I’ll be honest: If you don’t floss regularly, the first few times you do it might be uncomfortable. But, the more you floss, the easier it gets because your gums get healthier! Flossing is also a great way to practice mindfulness that has a positive physical effect that you can see and feel almost immediately. This isn’t skin contact exactly, but it is a great way to feel close to your own body.
4. Do a Self-Exam
No matter your body, self-exams are important. Most of us don’t spend a lot of intentional time looking at our bodies and some of us actively avoid it as a result of dysphoria, trauma, or a history of eating disorders. Self-exams aren’t just so that you can check for lumps (though those are critical).

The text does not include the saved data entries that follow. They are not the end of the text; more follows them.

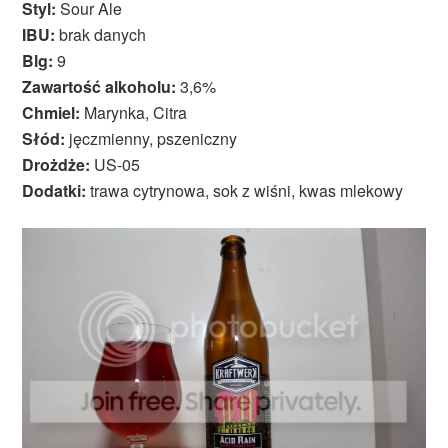
Styl:
Sour Ale
IBU:
brak danych
Blg:
9
Zawartość alkoholu:
3,6%
Chmiel:
Marynka, Citra
Słód:
jęczmienny, pszeniczny
Drożdże:
US-05
Dodatki:
trawa cytrynowa, sok z wiśni, kwas mlekowy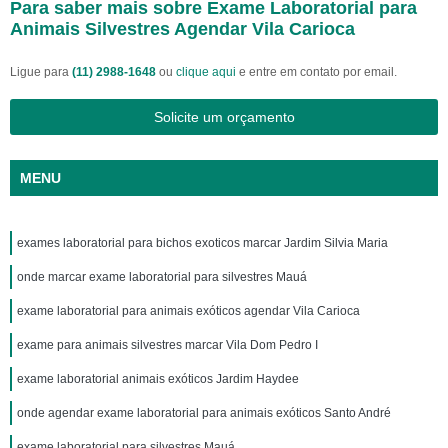
Para saber mais sobre Exame Laboratorial para
Animais Silvestres Agendar Vila Carioca
Ligue para
(11) 2988-1648
ou
clique aqui
e entre em contato por email.
Solicite um orçamento
MENU
exames laboratorial para bichos exoticos marcar Jardim Silvia Maria
onde marcar exame laboratorial para silvestres Mauá
exame laboratorial para animais exóticos agendar Vila Carioca
exame para animais silvestres marcar Vila Dom Pedro I
exame laboratorial animais exóticos Jardim Haydee
onde agendar exame laboratorial para animais exóticos Santo André
exame laboratorial para silvestres Mauá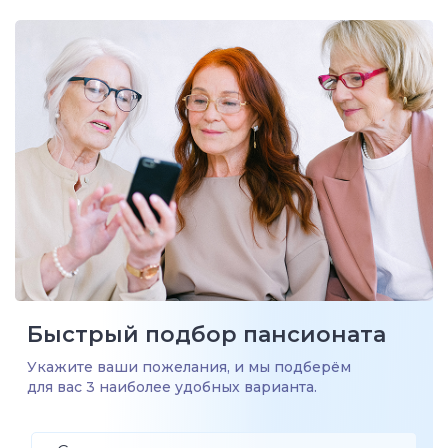
Быстрый подбор пансионата
Укажите ваши пожелания, и мы подберём
для вас 3 наиболее удобных варианта.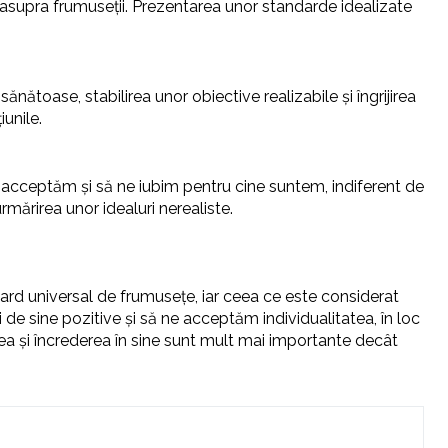
 asupra frumuseții. Prezentarea unor standarde idealizate
nătoase, stabilirea unor obiective realizabile și îngrijirea
unile.
cceptăm și să ne iubim pentru cine suntem, indiferent de
ărirea unor idealuri nerealiste.
dard universal de frumusețe, iar ceea ce este considerat
 de sine pozitive și să ne acceptăm individualitatea, în loc
 și încrederea în sine sunt mult mai importante decât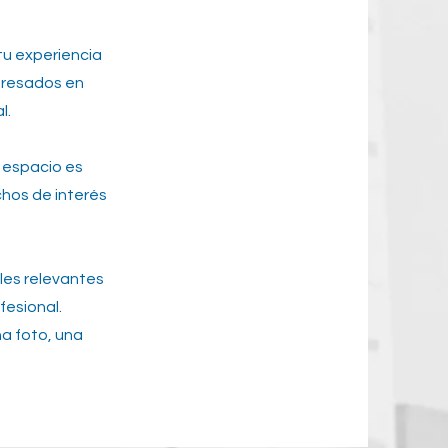
tu experiencia
teresados en
l.
e espacio es
chos de interés
lles relevantes
fesional.
na foto, una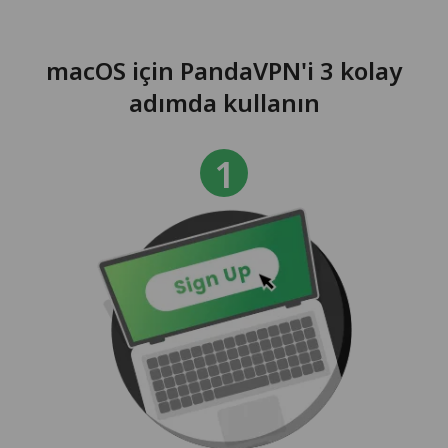
macOS için PandaVPN'i 3 kolay
adımda kullanın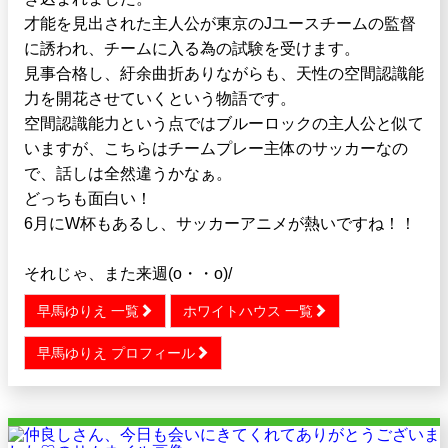
才能を見出された主人公が東京のJユースチームの監督
に誘われ、チームに入る為の試験を受けます。
見事合格し、紆余曲折ありながらも、天性の空間認識能
力を開花させていくという物語です。
空間認識能力という点ではブルーロックの主人公と似て
いますが、こちらはチームプレー主体のサッカーなの
で、話しは全然違うかなぁ。
どっちも面白い！
6月にW杯もあるし、サッカーアニメが熱いですね！！
それじゃ、また来週(o・・o)/
早馬ゆりえ 一覧
ホワイトハウス 一覧
早馬ゆりえ プロフィール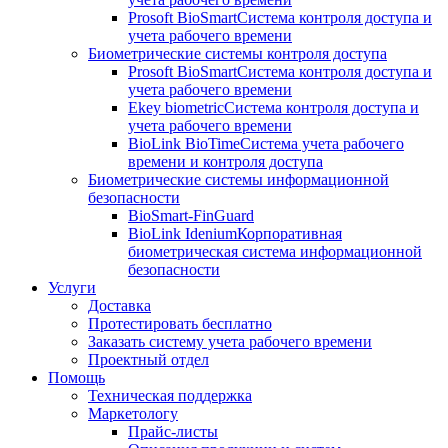
Prosoft BioSmart
Система контроля доступа и
учета рабочего времени
Биометрические системы контроля доступа
Prosoft BioSmart
Система контроля доступа и
учета рабочего времени
Ekey biometric
Система контроля доступа и
учета рабочего времени
BioLink BioTime
Система учета рабочего
времени и контроля доступа
Биометрические системы информационной
безопасности
BioSmart-FinGuard
BioLink Idenium
Корпоративная
биометрическая система информационной
безопасности
Услуги
Доставка
Протестировать бесплатно
Заказать систему учета рабочего времени
Проектный отдел
Помощь
Техническая поддержка
Маркетологу
Прайс-листы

When you were a child, you may remember feeling curious about, and even fascinated by, your body. Bring some of that energy into how you view your body now. What parts do you almost never look at? Do you have an idea of what your genitals look like? Grab a mirror and get to know the body that helps you move through the world.

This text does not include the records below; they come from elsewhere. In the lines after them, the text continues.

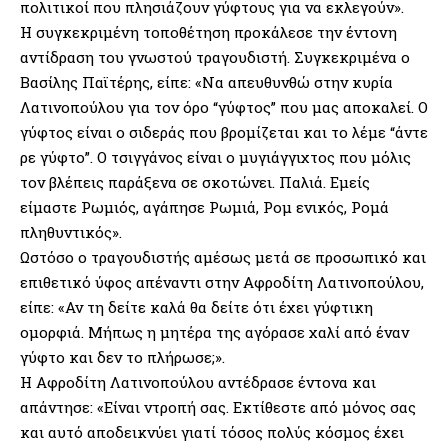
πολιτικοί που πλησιάζουν γύφτους για να εκλεγούν».
Η συγκεκριμένη τοποθέτηση προκάλεσε την έντονη
αντίδραση του γνωστού τραγουδιστή. Συγκεκριμένα ο
Βασίλης Παϊτέρης, είπε: «Να απευθυνθώ στην κυρία
Λατινοπούλου για τον όρο “γύφτος” που μας αποκαλεί. Ο
γύφτος είναι ο σιδεράς που βρομίζεται και το λέμε “άντε
ρε γύφτο”. Ο τσιγγάνος είναι ο μυγιάγγιχτος που μόλις
τον βλέπεις παράξενα σε σκοτώνει. Παλιά. Εμείς
είμαστε Ρωμιός, αγάπησε Ρωμιά, Ρομ ενικός, Ρομά
πληθυντικός».
Ωστόσο ο τραγουδιστής αμέσως μετά σε προσωπικό και
επιθετικό ύφος απέναντι στην Αφροδίτη Λατινοπούλου,
είπε: «Αν τη δείτε καλά θα δείτε ότι έχει γύφτικη
ομορφιά. Μήπως η μητέρα της αγόρασε χαλί από έναν
γύφτο και δεν το πλήρωσε;».
Η Αφροδίτη Λατινοπούλου αντέδρασε έντονα και
απάντησε: «Είναι ντροπή σας. Εκτίθεστε από μόνος σας
και αυτό αποδεικνύει γιατί τόσος πολύς κόσμος έχει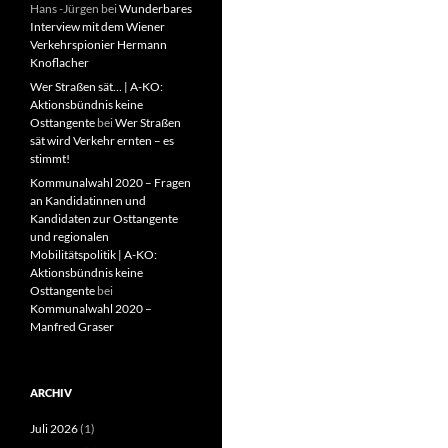
Hans -Jürgen
bei
Wunderbares
Interview mit dem Wiener
Verkehrspionier Hermann
Knoflacher
Wer Straßen sät… | A-KO:
Aktionsbündnis keine
Osttangente
bei
Wer Straßen
sät wird Verkehr ernten – es
stimmt!
Kommunalwahl 2020 – Fragen
an Kandidatinnen und
Kandidaten zur Osttangente
und regionalen
Mobilitätspolitik | A-KO:
Aktionsbündnis keine
Osttangente
bei
Kommunalwahl 2020 –
Manfred Graser
ARCHIV
Juli 2026
(1)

If you do want to do a self-exam to find lumps, here are two starter guides. Note that they’re both cis-centric and make assumptions about someone’s gender based upon their body parts.
- How to do a breast self-exam (note: article associates breasts with womanhood)

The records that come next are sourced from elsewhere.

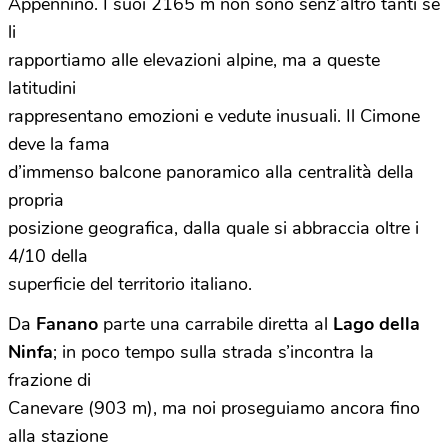
Appennino. I suoi 2165 m non sono senz’altro tanti se
li
rapportiamo alle elevazioni alpine, ma a queste
latitudini
rappresentano emozioni e vedute inusuali. Il Cimone
deve la fama
d’immenso balcone panoramico alla centralità della
propria
posizione geografica, dalla quale si abbraccia oltre i
4/10 della
superficie del territorio italiano.
Da
Fanano
parte una carrabile diretta al
Lago della
Ninfa
; in poco tempo sulla strada s’incontra la
frazione di
Canevare (903 m), ma noi proseguiamo ancora fino
alla stazione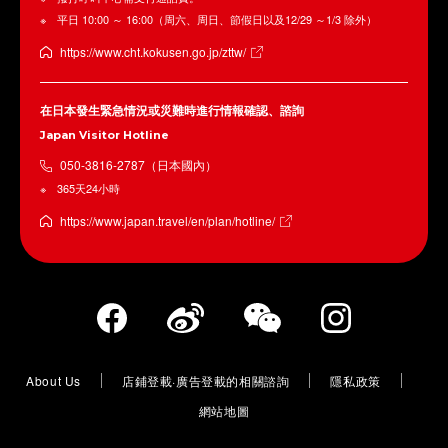
平日 10:00 ～ 16:00（周六、周日、節假日以及12/29 ～1/3 除外）
https://www.cht.kokusen.go.jp/zttw/
在日本發生緊急情況或災難時進行情報確認、諮詢
Japan Visitor Hotline
050-3816-2787（日本國內）
365天24小時
https://www.japan.travel/en/plan/hotline/
About Us
店鋪登載·廣告登載的相關諮詢
隱私政策
網站地圖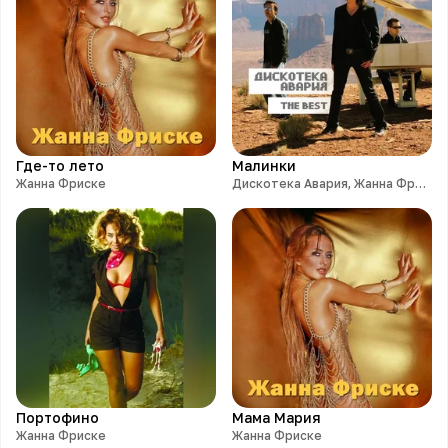
Где-то лето
Малинки
Жанна Фриске
Дискотека Авария, Жанна Фриске
Портофино
Мама Мария
Жанна Фриске
Жанна Фриске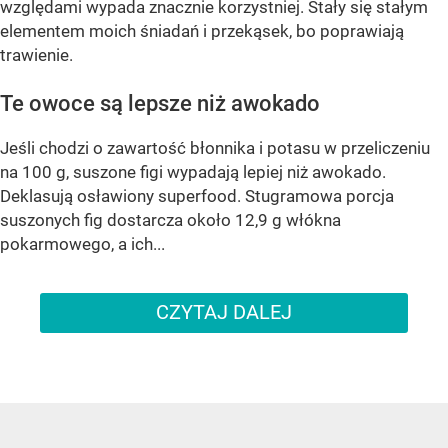
względami wypada znacznie korzystniej. Stały się stałym
elementem moich śniadań i przekąsek, bo poprawiają
trawienie.
Te owoce są lepsze niż awokado
Jeśli chodzi o zawartość błonnika i potasu w przeliczeniu
na 100 g, suszone figi wypadają lepiej niż awokado.
Deklasują osławiony superfood. Stugramowa porcja
suszonych fig dostarcza około 12,9 g włókna
pokarmowego, a ich...
CZYTAJ DALEJ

- How to do a testicular self-exam (note: article associates testicles with manhood)
5. Masturbate (Without Orgasming)
Many people masturbate not as an act of self-care, but as an act of maintenance — by trying to reach orgasm as quickly as possibly, potentially with as little touch as possible. Masturbation isn’t just about having an orgasm, though, and masturbation just for the sake of feeling good is highly underrated.
So, grab a bottle of lube and get comfortable spending some time with your hands on your body. Rather than going straight for the things that you know will get you off, spend some time languishing in sensual touch. What types of touch feel really good, and where? What doesn’t feel less good? What surprises you? What do you want more of?
Set a 20-minute timer for yourself and consider this a period of sensual self-exploration. At the end of your timer, if you want to cum, that’s okay – go ahead! The important part is that you enjoyed the journey that lead up to your orgasm, rather than just racing to get there.
6. Do Your Nails
You might have some extra time on your hands right now, so why not spend it practicing your manicuring skills? Rather than just going straight for the polish, create an elaborate routine. Start by scrubbing your nails, exfoliating your skin, and tidying your cuticles. Trim and file your nails. Moisturize and let the lotion set in (if you’re going to polish your nails, make sure to rid them of any oils leftover from the moisturizer first).
You can skip the polish if it’s not your thing, but if you do like nail polish, take your time doing your base coat, color layer, and top coat. As you wait for it to dry, practice some deep meditative breathing, listen to a podcast, or finally watch Love Is Blind (I’ve started it; please send help).
7. Wash Your Hands
I promise this isn’t a joke. Look, you’re probably washing your hands more than you ever have in your life. But now that the memes about songs you can sing while you wash your hands for 20 seconds have died down, you’ve probably also started to cut back the length of your hand-washing sessions a bit. Don’t worry, I’ll try not to judge.
A good hand-washing routine is basic hygiene, but that doesn’t mean it needs to be something you just do to get it done. Rather than rushing through it, massage your hands while you wash them the same way that a manicurist does when they’re doing your nails. Pay attention to the area on your palm at the base of your thumb, massage your finger joints, and do what simply feels good to you.
Maintaining your baseline for positive touch is important, so during this period of solitude, don’t shy away from fulfilling your own needs.